━━ Supplied data

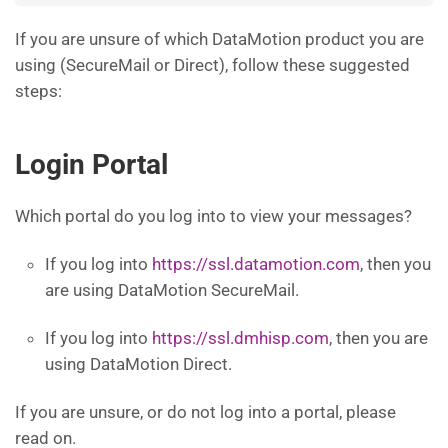
If you are unsure of which DataMotion product you are
using (SecureMail or Direct), follow these suggested
steps:
Login Portal
Which portal do you log into to view your messages?
If you log into
https://ssl.datamotion.com
, then you
are using DataMotion SecureMail.
If you log into
https://ssl.dmhisp.com
, then you are
using DataMotion Direct.
If you are unsure, or do not log into a portal, please
read on.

━━━━

> _What you will do_
Reproduce the entries above without change, omitting all pictures.

> _Response for this exercise_
If you are unsure of which DataMotion product you are
using (SecureMail or Direct), follow these suggested
steps:
Login Portal
Which portal do you log into to view your messages?
If you log into
https://ssl.datamotion.com
, then you
are using DataMotion SecureMail.
If you log into
https://ssl.dmhisp.com
, then you are
using DataMotion Direct.
If you are unsure, or do not log into a portal, please
read on.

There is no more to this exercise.